On her return to Dublin from NYC in 2013, Sallay knew that music and the creative arts could only be her new profession. By the first half of 2014 she headlined her first show – not as Sallay Garnett but as Loah (the stage name loosely taken from Isabelle Allende’s novel, Island Beneath The Sea). The gig was, she recalls, a clear statement of intent. “When I look back from a distance of five years I remember it as a special performance and a great way to start things.

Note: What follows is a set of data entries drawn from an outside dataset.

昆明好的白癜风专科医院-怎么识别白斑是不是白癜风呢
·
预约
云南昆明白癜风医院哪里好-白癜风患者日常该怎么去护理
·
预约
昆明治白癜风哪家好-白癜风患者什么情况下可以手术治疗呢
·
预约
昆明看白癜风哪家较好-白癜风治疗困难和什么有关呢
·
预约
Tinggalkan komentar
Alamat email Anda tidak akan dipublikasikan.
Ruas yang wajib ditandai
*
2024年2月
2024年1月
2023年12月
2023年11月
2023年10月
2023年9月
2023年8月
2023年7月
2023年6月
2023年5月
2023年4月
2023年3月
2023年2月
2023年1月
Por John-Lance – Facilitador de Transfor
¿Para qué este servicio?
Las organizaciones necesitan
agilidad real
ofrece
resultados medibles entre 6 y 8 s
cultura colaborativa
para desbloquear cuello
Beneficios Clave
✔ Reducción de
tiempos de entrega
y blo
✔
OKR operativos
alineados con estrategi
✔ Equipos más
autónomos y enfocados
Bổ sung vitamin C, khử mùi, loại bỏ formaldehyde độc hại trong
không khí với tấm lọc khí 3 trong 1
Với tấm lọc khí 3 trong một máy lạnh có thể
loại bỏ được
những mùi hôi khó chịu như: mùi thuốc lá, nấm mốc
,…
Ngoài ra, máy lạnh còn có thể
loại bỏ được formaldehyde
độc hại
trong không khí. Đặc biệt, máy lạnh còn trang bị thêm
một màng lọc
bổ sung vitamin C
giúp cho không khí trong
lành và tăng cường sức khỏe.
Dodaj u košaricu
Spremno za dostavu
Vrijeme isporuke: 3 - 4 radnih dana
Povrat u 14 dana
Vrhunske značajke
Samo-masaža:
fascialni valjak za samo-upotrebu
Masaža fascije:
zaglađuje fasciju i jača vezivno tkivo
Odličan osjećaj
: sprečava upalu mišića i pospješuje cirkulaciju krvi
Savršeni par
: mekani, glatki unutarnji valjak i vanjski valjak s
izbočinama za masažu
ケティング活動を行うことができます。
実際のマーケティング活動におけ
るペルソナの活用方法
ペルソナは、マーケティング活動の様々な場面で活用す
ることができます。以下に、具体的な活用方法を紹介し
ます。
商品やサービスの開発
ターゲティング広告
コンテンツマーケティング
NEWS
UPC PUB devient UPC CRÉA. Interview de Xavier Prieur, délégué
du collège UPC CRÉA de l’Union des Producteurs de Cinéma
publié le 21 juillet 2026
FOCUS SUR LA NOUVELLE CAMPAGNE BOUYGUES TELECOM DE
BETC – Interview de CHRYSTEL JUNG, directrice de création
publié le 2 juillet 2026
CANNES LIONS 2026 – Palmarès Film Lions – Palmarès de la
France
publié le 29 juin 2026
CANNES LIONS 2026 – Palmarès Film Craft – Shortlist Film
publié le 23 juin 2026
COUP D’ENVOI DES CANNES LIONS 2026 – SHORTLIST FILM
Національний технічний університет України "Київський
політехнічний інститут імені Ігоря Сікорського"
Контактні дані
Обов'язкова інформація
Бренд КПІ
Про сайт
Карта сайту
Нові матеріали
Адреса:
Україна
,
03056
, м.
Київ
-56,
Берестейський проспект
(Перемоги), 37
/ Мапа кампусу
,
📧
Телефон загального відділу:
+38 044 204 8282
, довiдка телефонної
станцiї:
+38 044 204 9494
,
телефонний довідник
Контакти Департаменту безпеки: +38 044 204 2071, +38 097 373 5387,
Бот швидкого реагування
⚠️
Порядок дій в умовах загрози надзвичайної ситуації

I was really present, and I cared about how I performed. The problem with it – and it is somewhat still a problem – is that of coherence of sound. That’s something I continue to work on, an on-going challenge, if you like.”

 

Sallay should be so worried. While her early music was infused with soul/funk grit that had feet tapping and heads moving within seconds, her more recent material veers towards timeless pop with a dance edge. She classifies her newer tunes (on which she has collaborated with Irish electronic musician, Bantum, aka Ruairi Lynch) as “sad bangers” – shorthand for pop/dance music laced with lyric/sonic melancholy. Her new music, she affirms, is less a speculative exercise and all about being more direct.

 

“I can’t veil my meanings in abstract words any more. For whose sake? And what am I trying to hold onto, anyway? The pretence is gone, and trying to be seen to be clever is over. I just want to get to the point in as little time as possible.”

 

Speaking of time, too much of it has passed, and we are being politely shooed out of the deli. What’s next, then? An album of new songs (with Bantum) is scheduled for release by the end of the year. Long before that, however, Sallay will veer Heavenwards over London when she takes on the role of Mary Magdalene in The Barbican stage production of Jesus Christ Superstar.

 

Acting? Singing? Musical theatre? Sad bangers? With harmonies in her head and bright lights in her eyes, success for Sallay Garnett is surely written in the stars. It’s academic, innit?

 

(This interview first appeared in Cara magazine, June 2019.)